Rusty Wright responds to the 2002 news about the ossuary (bone box) with the very intriguing and unusual inscription “James, son of Joseph, brother of Jesus.”
Rarely these days does Israel make headlines for something other than conflict. But a recent (Fall 2002) announcement about an ancient artifact there attracted wide attention.
Biblical Archaeology Review revealed that a stone ossuary (bone receptacle) has an inscription reading “James, son of Joseph, brother of Jesus.” If authentic, this would be the earliest archaeological find that corroborates biblical references to Jesus.
Andre Lemaire, a French expert on ancient writings from the Sorbonne, suspected the ossuary’s significance when he saw it in the owner’s private collection.

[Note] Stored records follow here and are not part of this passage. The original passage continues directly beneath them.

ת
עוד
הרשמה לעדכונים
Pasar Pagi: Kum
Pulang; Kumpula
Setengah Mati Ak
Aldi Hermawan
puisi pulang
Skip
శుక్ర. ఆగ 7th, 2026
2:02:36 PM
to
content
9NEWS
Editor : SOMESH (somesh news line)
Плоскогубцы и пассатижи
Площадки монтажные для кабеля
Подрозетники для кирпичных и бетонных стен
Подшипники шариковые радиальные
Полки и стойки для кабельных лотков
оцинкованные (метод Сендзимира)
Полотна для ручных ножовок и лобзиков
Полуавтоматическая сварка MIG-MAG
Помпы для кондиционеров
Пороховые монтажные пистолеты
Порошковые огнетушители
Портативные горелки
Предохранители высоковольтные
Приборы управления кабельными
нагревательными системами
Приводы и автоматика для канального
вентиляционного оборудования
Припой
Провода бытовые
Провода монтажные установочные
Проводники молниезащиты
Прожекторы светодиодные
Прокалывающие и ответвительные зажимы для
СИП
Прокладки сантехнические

Time magazine claims that if the ossuary is authentic and the inscription refers to the biblical James, “this would be the most important discovery in the history of New Testament archaeology.”
The New Testament in several places refers to James, Jesus’ brother. In Matthew 13:53-55, citizens of Jesus’ hometown Nazareth mention “His brother…James….” Paul, an early expositor of the faith, refers to “James, the Lord’s brother” (Galatians 1:19), a leader of Jerusalem’s Christians.

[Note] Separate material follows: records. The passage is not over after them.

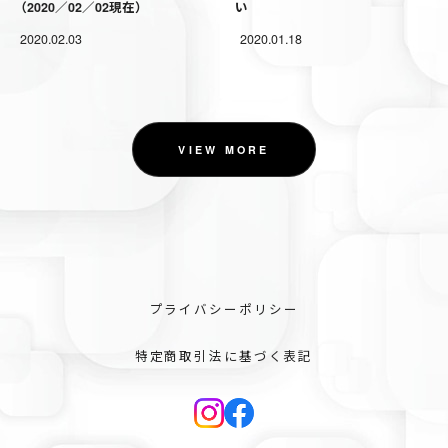
（2020／02／02現在）
い
2020.02.03
2020.01.18
VIEW MORE
プライバシーポリシー
特定商取引法に基づく表記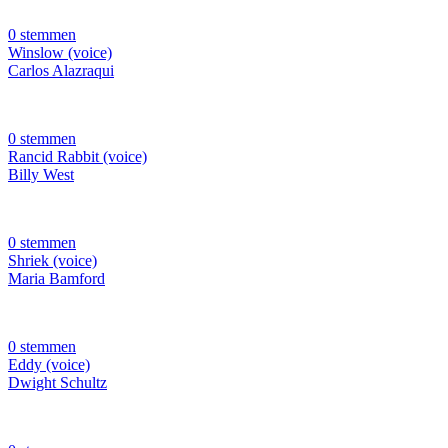
0 stemmen
Winslow (voice)
Carlos Alazraqui
0 stemmen
Rancid Rabbit (voice)
Billy West
0 stemmen
Shriek (voice)
Maria Bamford
0 stemmen
Eddy (voice)
Dwight Schultz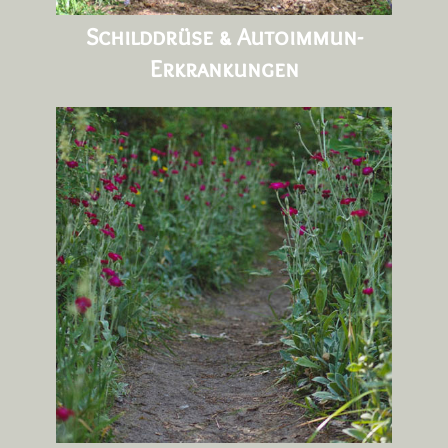
Schilddrüse & Autoimmun-
Erkrankungen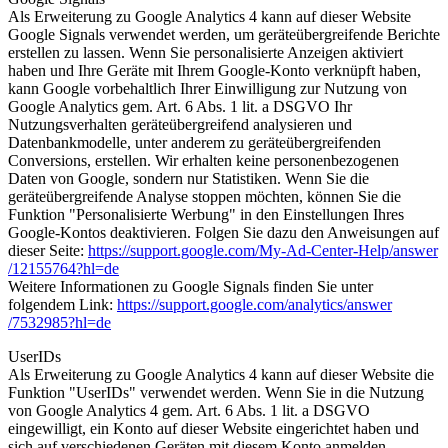
Als Erweiterung zu Google Analytics 4 kann auf dieser Website
Google Signals verwendet werden, um geräteübergreifende Berichte
erstellen zu lassen. Wenn Sie personalisierte Anzeigen aktiviert
haben und Ihre Geräte mit Ihrem Google-Konto verknüpft haben,
kann Google vorbehaltlich Ihrer Einwilligung zur Nutzung von
Google Analytics gem. Art. 6 Abs. 1 lit. a DSGVO Ihr
Nutzungsverhalten geräteübergreifend analysieren und
Datenbankmodelle, unter anderem zu geräteübergreifenden
Conversions, erstellen. Wir erhalten keine personenbezogenen
Daten von Google, sondern nur Statistiken. Wenn Sie die
geräteübergreifende Analyse stoppen möchten, können Sie die
Funktion "Personalisierte Werbung" in den Einstellungen Ihres
Google-Kontos deaktivieren. Folgen Sie dazu den Anweisungen auf
dieser Seite:
https://support.google.com
/My-Ad-Center-Help
/answer
/12155764
?hl=de
Weitere Informationen zu Google Signals finden Sie unter
folgendem Link:
https://support.google.com
/analytics
/answer
/7532985
?hl=de
UserIDs
Als Erweiterung zu Google Analytics 4 kann auf dieser Website die
Funktion "UserIDs" verwendet werden. Wenn Sie in die Nutzung
von Google Analytics 4 gem. Art. 6 Abs. 1 lit. a DSGVO
eingewilligt, ein Konto auf dieser Website eingerichtet haben und
sich auf verschiedenen Geräten mit diesem Konto anmelden,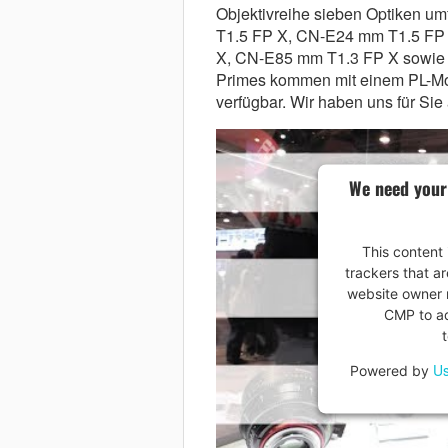
Objektivreihe sieben Optiken 
T1.5 FP X, CN-E24 mm T1.5 FP
X, CN-E85 mm T1.3 FP X sowie 
Primes kommen mit einem PL-Mo
verfügbar. Wir haben uns für S
We need your
This content 
trackers that ar
website owner n
CMP to add
Us
Powered by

Is the ossuary a first-century antiquity or a later forgery? The Geological Survey of Israel subjected it to rigorous tests. It is made of Jerusalem-area limestone quarried from the first or second century A.D. Its patina (sheen) bears evidence of centuries in a cave and shows no evidence of modern chemicals or disruption. Survey scientists conclude it’s not a later forgery.
Paleography, the science of ancient writings, supports the early date. Johns Hopkins paleographer P. Kyle McCarter says the “script is consistent with a date in the middle of the first century A.D.” Josephus, a first century Jewish historian, put James’ death in 62 A.D.

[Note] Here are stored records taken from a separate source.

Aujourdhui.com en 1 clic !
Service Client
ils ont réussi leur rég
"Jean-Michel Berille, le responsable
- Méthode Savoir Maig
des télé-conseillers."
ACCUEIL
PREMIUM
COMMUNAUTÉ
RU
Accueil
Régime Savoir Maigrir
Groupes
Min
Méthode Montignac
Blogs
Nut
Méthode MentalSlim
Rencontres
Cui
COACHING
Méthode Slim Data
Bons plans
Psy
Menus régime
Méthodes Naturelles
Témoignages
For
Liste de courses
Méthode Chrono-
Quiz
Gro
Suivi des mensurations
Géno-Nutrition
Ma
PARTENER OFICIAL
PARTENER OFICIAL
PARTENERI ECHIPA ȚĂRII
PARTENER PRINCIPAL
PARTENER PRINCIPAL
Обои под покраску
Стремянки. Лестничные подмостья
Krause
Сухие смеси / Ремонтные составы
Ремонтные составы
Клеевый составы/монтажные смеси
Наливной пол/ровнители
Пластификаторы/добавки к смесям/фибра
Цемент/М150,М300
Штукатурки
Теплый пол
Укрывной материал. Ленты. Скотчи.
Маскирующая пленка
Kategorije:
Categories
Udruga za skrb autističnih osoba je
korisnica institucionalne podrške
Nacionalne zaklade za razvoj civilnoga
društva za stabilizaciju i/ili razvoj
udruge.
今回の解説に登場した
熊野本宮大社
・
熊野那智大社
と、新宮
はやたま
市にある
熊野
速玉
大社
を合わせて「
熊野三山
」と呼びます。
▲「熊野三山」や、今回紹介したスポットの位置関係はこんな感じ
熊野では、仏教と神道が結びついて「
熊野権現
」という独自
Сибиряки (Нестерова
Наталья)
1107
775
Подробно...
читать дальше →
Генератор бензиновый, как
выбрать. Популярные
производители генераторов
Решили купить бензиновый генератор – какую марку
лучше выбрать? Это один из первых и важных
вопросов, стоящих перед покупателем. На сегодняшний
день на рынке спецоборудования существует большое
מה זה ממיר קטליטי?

Does the inscription refer to the biblical James, Joseph and Jesus? Lemaire’s statistical analysis argues that in mid-first-century Jerusalem “there were probably about 20 people who could be called ‘James son of Joseph brother of Jesus.'”
Only one other known ancient Jewish ossuary inscription mentions a brother. Was this Jesus, James’ brother, mentioned because he was well known? Lemaire sees a 90 percent chance that the ossuary’s James is the biblical brother of Jesus.
The case has critics. We know nothing of the ossuary’s original location; evidence might have been compromised. At least one scholar disagrees with Lemaire’s paleographic dating of the box. Some question his statistical basis for eliminating other possible Jameses in Jerusalem and feel that Lemaire overstates his case. But at least one feels he understates it.
Christianity, Judaism and Islam claim historical foundations. Historical and archaeological confirmation — or contradiction — of their writings affects their credibility.
Christian faith does not stand or fall on the authenticity of this ossuary. But if genuine, the ossuary supports the conclusion of the late, renowned Jewish archaeologist Nelson Glueck, who asserted “the almost incredibly accurate historical memory of the Bible, and particularly so when it is fortified by archaeological fact.”
Duke University Judaic Studies professor Eric Meyers, while advising caution on the James ossuary, feels “there is a strong possibility that the artifact is what Lemaire says it is: the oldest extra-biblical archaeological evidence of Jesus.”